まことに現代社会の諸状況は、"濁悪末世"そのものの具現といわなければなりません。低位で安定した社会にあって押し隠されてきた、あるいはそれが可能とおもわれてきた少数者への差別・抑圧・排除の論理が、いまや公然と国や自治体の政策に反映され、現実化されています。
こうした悪循環の罠が民衆を呪縛して、格差社会をさらに昂進させると共に、蔓延する時代閉塞の焦燥感が、逆に正義と平和への理想主義を遠景に追いやり、絶対多数の自公政権によって憲法改悪・軍事国家としての再生が着々と推し進められているのです。
翻って、平安末期から鎌倉時代にかけて、親鸞の時代もまた終末論的な末法思想が広まった時代です。法然を師と仰いで生涯にわたり、浄土往生を説く真実の教えを継承し、独自の寺院を持つことはしないで、各地につつましい念仏道場を設けて教化する形をとったため、親鸞の念仏集団は多くの民衆に浸透して隆盛したが、既成の仏教教団や浄土宗他派からの攻撃を受けてしまい、元久2年(1205年)、奈良の興福寺は九か条の過失を挙げて、朝廷に専修念仏の停止を訴えました。
そのため、建永2年(1207年)2月、後鳥羽上皇の怒りに触れ、専修念仏の停止と西意善綽房・性願房・住蓮房・安楽房遵西の4名を死罪、法然ならびに親鸞を含む7名の弟子が流罪に処せられたのです。
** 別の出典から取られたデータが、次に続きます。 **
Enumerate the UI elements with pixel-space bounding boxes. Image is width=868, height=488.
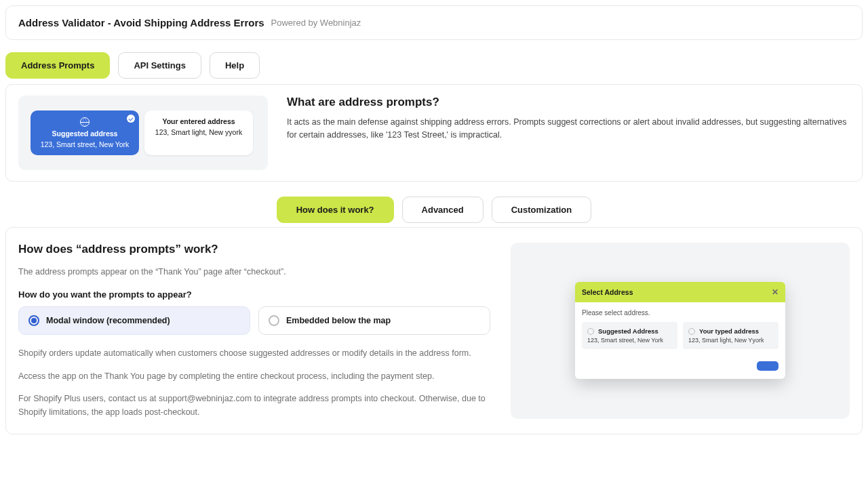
modal-please: Please select address. (582, 309, 778, 317)
modal-opt-suggested[interactable]: Suggested Address 123, Smart street, New… (582, 322, 677, 349)
note-2: Access the app on the Thank You page by … (18, 370, 490, 383)
modal-opt1-title: Suggested Address (598, 327, 658, 335)
how-notes: Shopify orders update automatically when… (18, 347, 490, 419)
subtab-how[interactable]: How does it work? (277, 197, 394, 223)
modal-opt2-title: Your typed address (699, 327, 759, 335)
entered-addr: 123, Smart light, New yyork (155, 128, 242, 136)
modal-title: Select Address (582, 288, 633, 296)
radio-icon (28, 315, 39, 326)
radio-icon (688, 328, 695, 335)
subtab-advanced[interactable]: Advanced (402, 197, 484, 223)
what-section: Suggested address 123, Smart street, New… (5, 84, 863, 182)
tab-address-prompts[interactable]: Address Prompts (5, 52, 110, 79)
what-heading: What are address prompts? (287, 96, 850, 109)
modal-header: Select Address ✕ (575, 282, 785, 302)
suggested-addr: 123, Smart street, New York (41, 140, 130, 148)
radio-icon (269, 315, 279, 326)
how-preview: Select Address ✕ Please select address. … (511, 243, 850, 419)
modal-opt-typed[interactable]: Your typed address 123, Smart light, New… (683, 322, 778, 349)
globe-icon (80, 117, 90, 127)
radio-icon (587, 328, 594, 335)
entered-title: Your entered address (162, 117, 235, 125)
app-title: Address Validator - Avoid Shipping Addre… (18, 17, 264, 28)
how-intro: The address prompts appear on the “Thank… (18, 266, 490, 279)
what-body: It acts as the main defense against ship… (287, 116, 850, 142)
modal-opt1-addr: 123, Smart street, New York (587, 337, 672, 344)
app-header: Address Validator - Avoid Shipping Addre… (5, 5, 863, 40)
display-options: Modal window (recommended) Embedded belo… (18, 306, 490, 335)
entered-address-card[interactable]: Your entered address 123, Smart light, N… (144, 110, 253, 155)
how-question: How do you want the prompts to appear? (18, 289, 490, 300)
primary-tabs: Address Prompts API Settings Help (5, 52, 863, 79)
how-heading: How does “address prompts” work? (18, 243, 490, 256)
what-explain: What are address prompts? It acts as the… (287, 96, 850, 142)
check-icon (127, 115, 135, 123)
tab-api-settings[interactable]: API Settings (118, 52, 201, 79)
close-icon[interactable]: ✕ (772, 287, 778, 297)
note-1: Shopify orders update automatically when… (18, 347, 490, 360)
secondary-tabs: How does it work? Advanced Customization (5, 197, 863, 223)
how-section: How does “address prompts” work? The add… (5, 227, 863, 434)
subtab-customization[interactable]: Customization (492, 197, 592, 223)
tab-help[interactable]: Help (210, 52, 260, 79)
suggested-address-card[interactable]: Suggested address 123, Smart street, New… (31, 110, 139, 155)
address-preview: Suggested address 123, Smart street, New… (18, 96, 268, 170)
modal-opt2-addr: 123, Smart light, New Yyork (688, 337, 773, 344)
option-embedded[interactable]: Embedded below the map (258, 306, 490, 335)
how-left: How does “address prompts” work? The add… (18, 243, 490, 419)
option-embedded-label: Embedded below the map (286, 316, 391, 325)
powered-by: Powered by Webninjaz (271, 18, 361, 28)
option-modal-label: Modal window (recommended) (46, 316, 170, 325)
option-modal-window[interactable]: Modal window (recommended) (18, 306, 250, 335)
suggested-title: Suggested address (52, 129, 118, 138)
modal-confirm-button[interactable] (757, 361, 778, 371)
note-3: For Shopify Plus users, contact us at su… (18, 392, 490, 419)
preview-modal: Select Address ✕ Please select address. … (575, 282, 785, 379)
親鸞は越後に流罪されたのですが、そこで出会った非農業民である猟師、漁師、いし、かはら、つぶて、ワタリ、タイシといった屠沽の下類(被差別民衆)との邂逅によって、親鸞の専修念仏の思想は大きな変革を余儀なくされるわけです。
有名な『歎異抄』(唯円)にある「善人なおもて往生をとぐ、いはんや悪人おや」という悪人正機説は、絶対他力の本願とともに、親鸞思想の核心ともいえます。
しかし、弟子の唯円が「増悪無碍」(悪のしほうだい)を親鸞の意に反して、「悪を恐れないのは本願ぼこりなので往生が不可能であるということ自体、善悪の宿業を理解していないことである」(『歎異抄』一三章、著者の私訳)として、悪もまた宿業(前世からの業論)であるという、親鸞の教説(『教行信証』)とは真逆な解釈にもとづいて悪人正機説を理解していますが、こうした解釈は親鸞への反逆でしかなく、まさに「あさましき」愚論と言えます。
「救われない」という自覚をもったものが「救われないまま」に共に「救われる」という超絶的な論理にこそ、親鸞思想の神髄ではないのか。
親鸞が一度たりとも首肯したことのない「宿業」論こそ否定すべき対象であって、そうでなければ、親鸞思想の本質を見失ってしまうことになるのではないか。
さらに往相廻向・還相廻向の思想的転換は、死後に浄土へ往相することではなく、還相もまた死後に浄土から穢土(現実世界)へ廻向することではなく、親鸞にとっては往相・還相廻向ともに阿弥陀仏の願力による廻向であって、現世において実現されなければならないものなのです。「死んで生きかえる」のではなく、「生きて生きかえる」、まさに現実変革の核心的思想が投影されていると解釈すべきではないか。
吉本隆明『最後の親鸞』をはじめ、先行研究の成果を批判的に検証しつつ、壮大な親鸞思想の全貌を新たな解釈をとおして克明に描き出し、その核心を独自な視点から抉り出した社会学的考察です。